It must first be noted that, although Petitioner alleges in the petition that Respondent "repeatedly calls and text messages of a tumultuous nature" and exhibits "irrational behavior," where Petitioner fails to define the terms or describe what the terms mean, such "render[s] the [terms] conclusory rather than factual.'" M.T. v. E.T., 846 NYS2d 877, 880 {18 Misc 3d 418} (2007) (citing People v. Hogan, 664 NYS2d 204 {172 Misc 2d 279} (Crim. Ct. 1997)). As such, the terms cannot be used to "buttress the other allegations in the petition without further specification." M.T. v. E.T., 846 NYS2d at 880. Here, Petitioner fails, in her petition, to support the term repeatedly' with specific dates and times of the alleged calls and text messages, and Petitioner fails to note what, if anything, was said by Respondent in these allegedly repeated communications. However, Petitioner specifies such in her supporting deposition. Petitioner alleges that Respondent "called and text messaged [Petitioner's] cell phone at least twenty five times over the course of three days." Although, in her petition, Petitioner does not define the terms tumultuous' and irrational,' nor does Petitioner give a description as to what types of actions or words might be considered tumultuous' or irrational' in her petition, Petitioner does specify what acts Respondent engaged in throughout her supporting deposition.
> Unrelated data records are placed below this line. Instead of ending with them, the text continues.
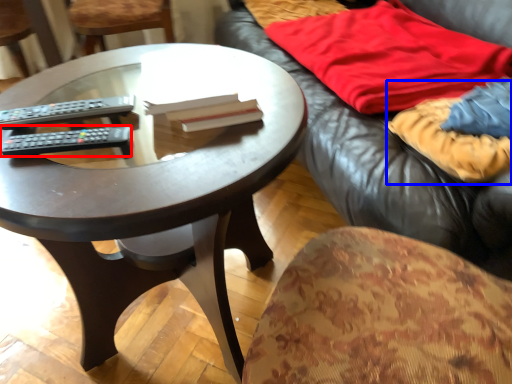 Question: Which point is closer to the camera, remote control (highlighted by a red box) or blanket (highlighted by a blue box)?

Choices:
 (A) remote control
 (B) blanket

Answer: (A) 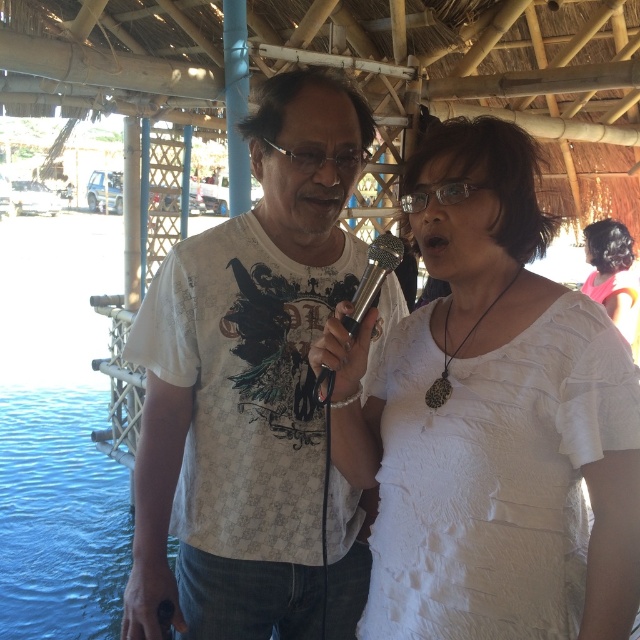 Is blue liquid water at lower left further to camera compared to silver metallic microphone at center?

Yes, it is.

Measure the distance from blue liquid water at lower left to silver metallic microphone at center.

The distance of blue liquid water at lower left from silver metallic microphone at center is 35.58 feet.

Where is `blue liquid water at lower left`? blue liquid water at lower left is located at coordinates click(x=60, y=515).

Between white fabric shirt at center and silver metallic microphone at center, which one appears on the right side from the viewer's perspective?

white fabric shirt at center

This screenshot has width=640, height=640. What do you see at coordinates (496, 420) in the screenshot? I see `white fabric shirt at center` at bounding box center [496, 420].

This screenshot has height=640, width=640. I want to click on white fabric shirt at center, so click(x=496, y=420).

Does white printed t-shirt at center have a greater width compared to blue liquid water at lower left?

No.

Image resolution: width=640 pixels, height=640 pixels. What do you see at coordinates (246, 381) in the screenshot?
I see `white printed t-shirt at center` at bounding box center [246, 381].

Is point (304, 404) positioned before point (12, 496)?

Yes, point (304, 404) is in front of point (12, 496).

Image resolution: width=640 pixels, height=640 pixels. Identify the location of white printed t-shirt at center. 246,381. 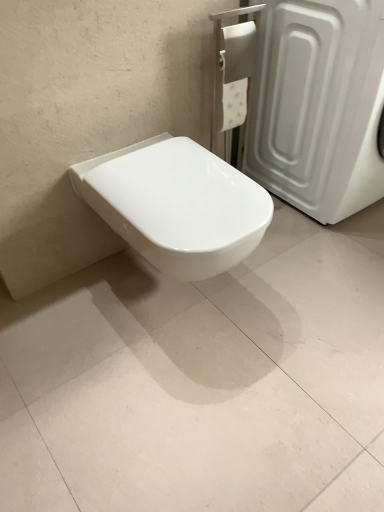 Question: Considering the positions of white glossy toilet at center and white glossy toilet at center in the image, is white glossy toilet at center wider or thinner than white glossy toilet at center?

Choices:
 (A) wide
 (B) thin

Answer: (A)

Question: In terms of height, does white glossy toilet at center look taller or shorter compared to white glossy toilet at center?

Choices:
 (A) tall
 (B) short

Answer: (B)

Question: Estimate the real-world distances between objects in this image. Which object is farther from the white plastic screen door at upper right?

Choices:
 (A) white glossy toilet at center
 (B) white glossy toilet at center

Answer: (B)

Question: Which object is positioned closest to the white glossy toilet at center?

Choices:
 (A) white plastic screen door at upper right
 (B) white glossy toilet at center

Answer: (B) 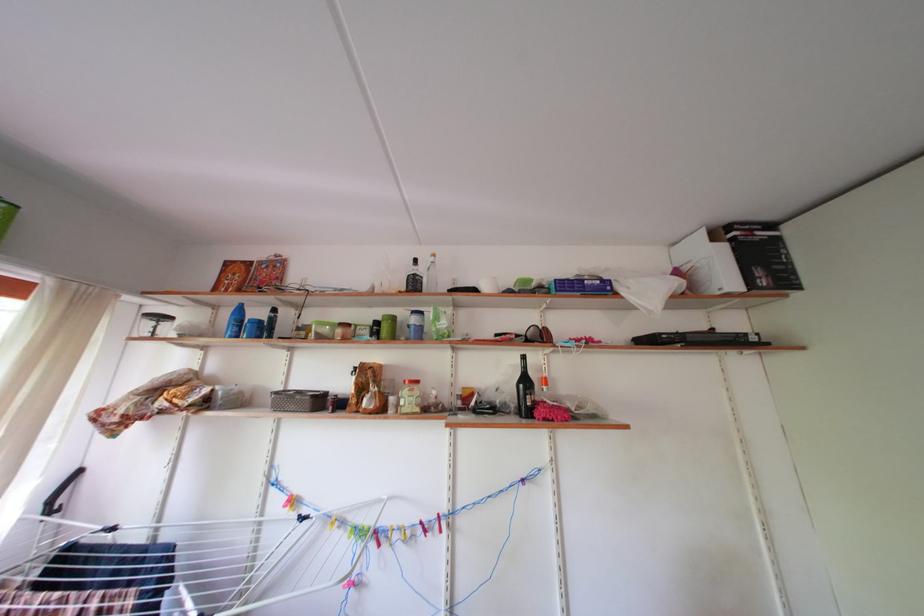 Find where to lift the green lidded container. Please return your answer as a coordinate pair (x, y).

(387, 326) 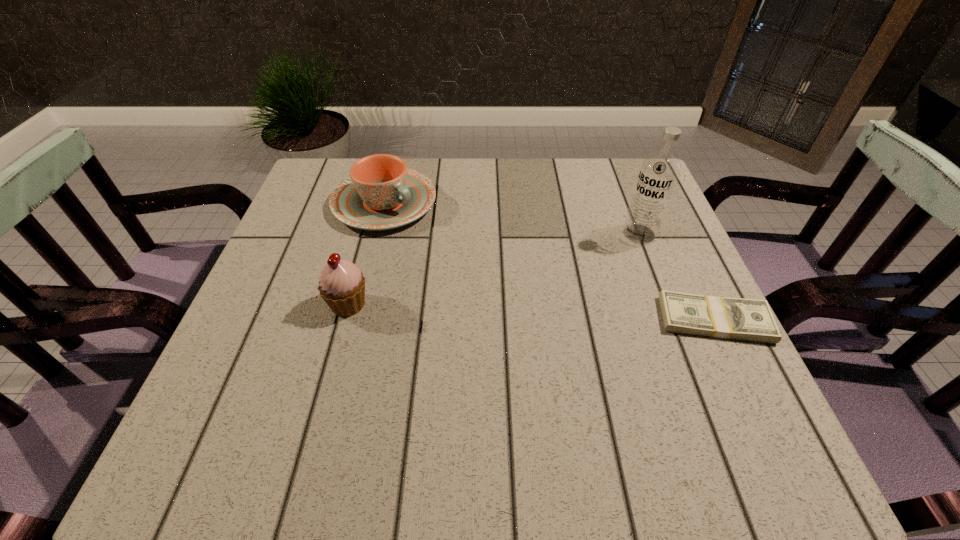 Locate an element on the screen. This screenshot has width=960, height=540. cupcake is located at coordinates (342, 286).

Locate an element on the screen. the shortest object is located at coordinates (719, 317).

I want to click on chinaware, so click(381, 193).

This screenshot has height=540, width=960. What are the coordinates of `vodka` in the screenshot? It's located at pyautogui.click(x=659, y=172).

Where is `free space located on the back of the third shortest object`? This screenshot has width=960, height=540. free space located on the back of the third shortest object is located at coordinates (361, 258).

The height and width of the screenshot is (540, 960). Identify the location of vacant area located on the left of the dollar. (459, 320).

Locate an element on the screen. free space located 0.110m on the handle side of the third tallest object is located at coordinates (452, 246).

Where is `vacant space located 0.260m on the handle side of the third tallest object`? The image size is (960, 540). vacant space located 0.260m on the handle side of the third tallest object is located at coordinates (502, 278).

The image size is (960, 540). I want to click on vacant region located 0.060m on the handle side of the third tallest object, so click(437, 236).

The width and height of the screenshot is (960, 540). Find the location of `free space located 0.290m on the front label of the vodka`. free space located 0.290m on the front label of the vodka is located at coordinates (534, 298). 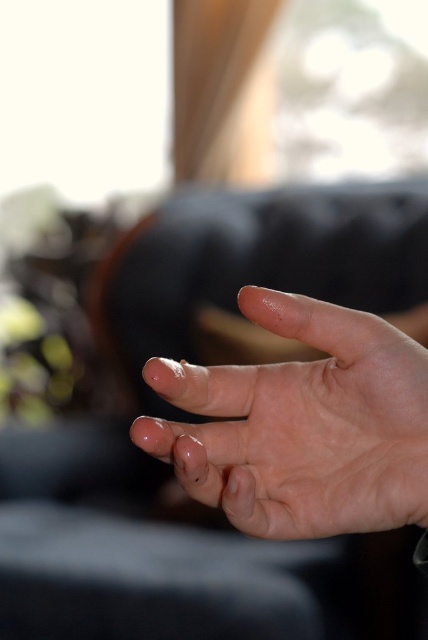 You are taking a photo of a hand with a camera. You notice two points on the hand at coordinates point (184,458) and point (165,428). Which point will appear larger in your photo?

Point (184,458) is closer to the camera than point (165,428), so it will appear larger in the photo.

You are a photographer setting up a shoot in a room with the described scene. You need to position a small prop between the smooth skin hand at center and the clear skin toe at center. Based on their positions, where should you place the prop to ensure it is between them?

The smooth skin hand at center is below the clear skin toe at center, so you should place the prop between them by positioning it above the hand and below the toe. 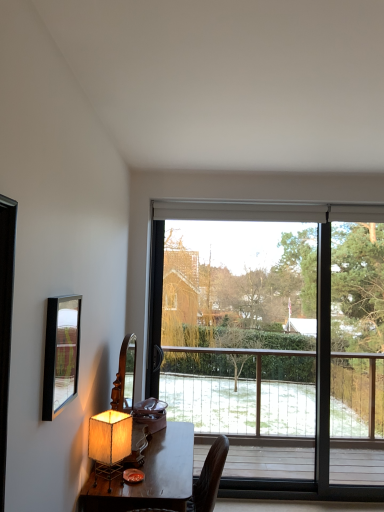 In order to click on vacant area on the back side of matte beige lampshade at lower left in this screenshot , I will do `click(132, 470)`. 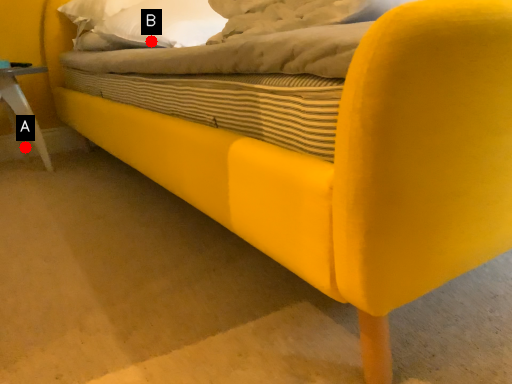 Question: Two points are circled on the image, labeled by A and B beside each circle. Which point appears closest to the camera in this image?

Choices:
 (A) A is closer
 (B) B is closer

Answer: (B) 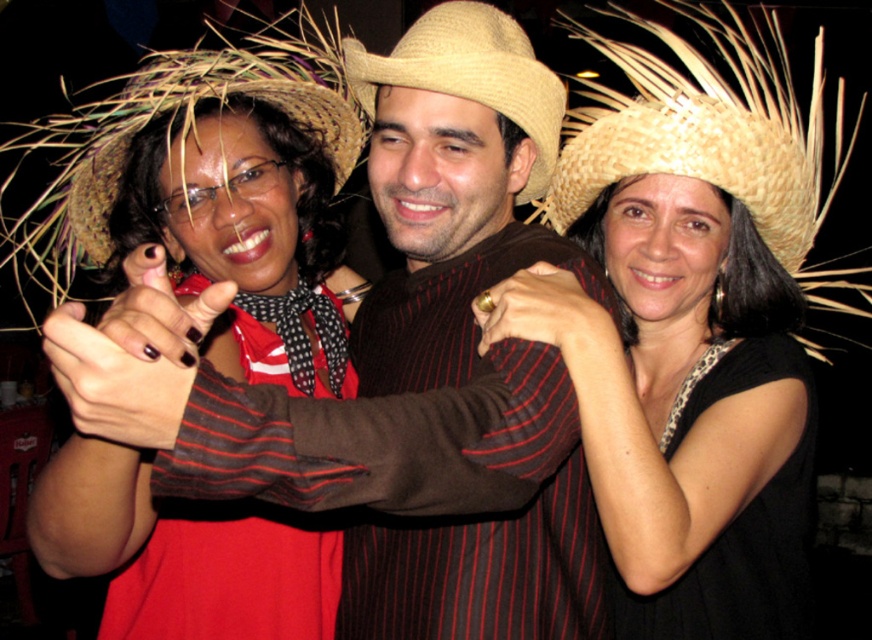 Which is more to the left, matte brown shirt at center or black matte dress at center?

matte brown shirt at center

Does matte brown shirt at center have a smaller size compared to black matte dress at center?

No.

Locate an element on the screen. matte brown shirt at center is located at coordinates (454, 188).

Who is taller, black knitted dress at right or straw hat at center?

With more height is black knitted dress at right.

Which is below, black knitted dress at right or straw hat at center?

black knitted dress at right is lower down.

Which is in front, point (663, 602) or point (412, 24)?

Point (412, 24)

Find the location of `black knitted dress at right`. black knitted dress at right is located at coordinates (736, 522).

From the picture: Does matte straw hat at upper left have a larger size compared to natural straw hat at upper right?

Actually, matte straw hat at upper left might be smaller than natural straw hat at upper right.

Between point (266, 321) and point (818, 221), which one is positioned behind?

The point (818, 221) is behind.

The width and height of the screenshot is (872, 640). What are the coordinates of `matte straw hat at upper left` in the screenshot? It's located at (244, 237). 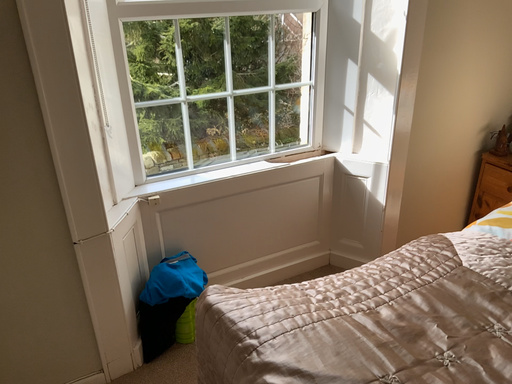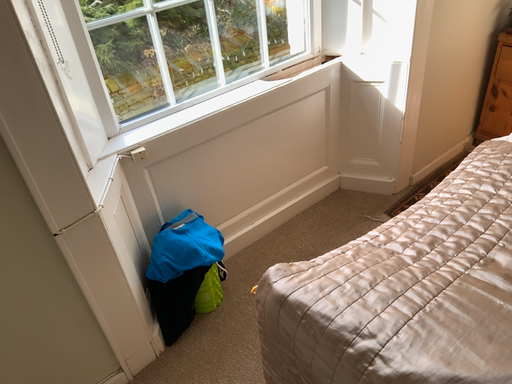 Question: How did the camera likely rotate when shooting the video?

Choices:
 (A) rotated downward
 (B) rotated upward

Answer: (A)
Therefore, the terms repeatedly,' tumultuous and irrational' may be considered by the Court, supported by the specific examples provided in Petitioner's supporting deposition.
Pursuant to P.L. § 240.25:
A person is guilty of harassment in the first degree when he or she intentionally and repeatedly harasses another person by following such person in or about a public place or places or by engaging in a course of conduct or by repeatedly committing acts which places such person in reasonable fear of physical injury.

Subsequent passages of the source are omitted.